I know other people have it worse, but I also know how I feel and I'm trying hard not to feel guilty or self-indulgent. It's not working. I feel bad for feeling weak and I feel worse for moaning to you about it. At least that means some of my human friends won't have to know what's going on and we can pretend to keep on keeping on, stiff upper lip and all that - appropriate perhaps on this 75th anniversary commemoration of the Victory in Europe Day. Such commemorations add to my despair. I cannot possibly say things like this out loud, but bunting and union flags are really not my thing. That the horrors of war should never be forgotten should go without saying, but an awful lot of people seem to have a different take on this from me and are driven to say quite a lot. I find the line between a meditative contemplation with a commitment to do better in the future and barmy triumphalism almost invisibly thin. Once again I know that such a dichotomy is my burden to sort. Maybe it's the tinnitus, but there are so many clanging bells about this commemoration ... and all the others.  I read one article that somehow managed to call today's event "Victory Over Europe" Day! I don't know whether that was a wind-up or a deliberate lie, but it disgusts me. It was a war. By definition, everyone lost.
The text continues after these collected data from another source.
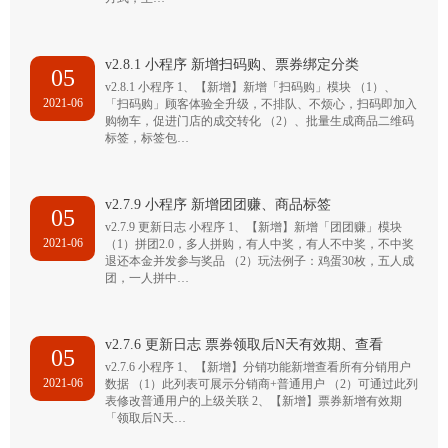
v2.8.1 小程序 新增扫码购、票券绑定分类
05
v2.8.1 小程序 1、【新增】新增「扫码购」模块 （1）、
2021-06
「扫码购」顾客体验全升级，不排队、不烦心，扫码即加入
购物车，促进门店的成交转化 （2）、批量生成商品二维码
标签，标签包…
v2.7.9 小程序 新增团团赚、商品标签
05
v2.7.9 更新日志 小程序 1、【新增】新增「团团赚」模块
2021-06
（1）拼团2.0，多人拼购，有人中奖，有人不中奖，不中奖
退还本金并发参与奖品 （2）玩法例子：鸡蛋30枚，五人成
团，一人拼中…
v2.7.6 更新日志 票券领取后N天有效期、查看
05
v2.7.6 小程序 1、【新增】分销功能新增查看所有分销用户
2021-06
数据 （1）此列表可展示分销商+普通用户 （2）可通过此列
表修改普通用户的上级关联 2、【新增】票券新增有效期
「领取后N天…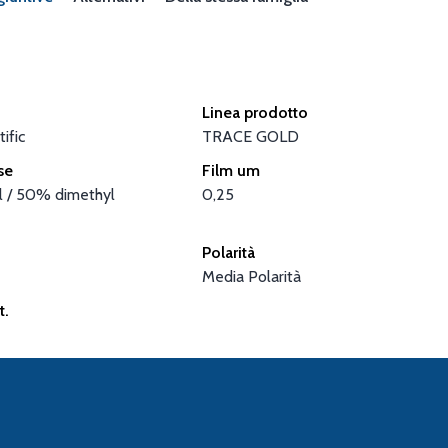
Linea prodotto
ific
TRACE GOLD
se
Film um
 / 50% dimethyl
0,25
Polarità
Media Polarità
t.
I see nothing to celebrate, certainly not with union flags and bunting. I find all that quite horrifying. I find the exhortations to remember ... lest we forget, of course (no chance of that, mate) sits very uneasily. I also feel I am in a massive minority; possibly I am the only one who feels this way. I feel a massive pressure to join in the party. I don't want to. I don't even want to join in a virtual one, because those are the only parties I'll be attending for some time to come - and possibly not even any of those if someone finds this essay and determines I am a traitorous blackguard of the very worst kind.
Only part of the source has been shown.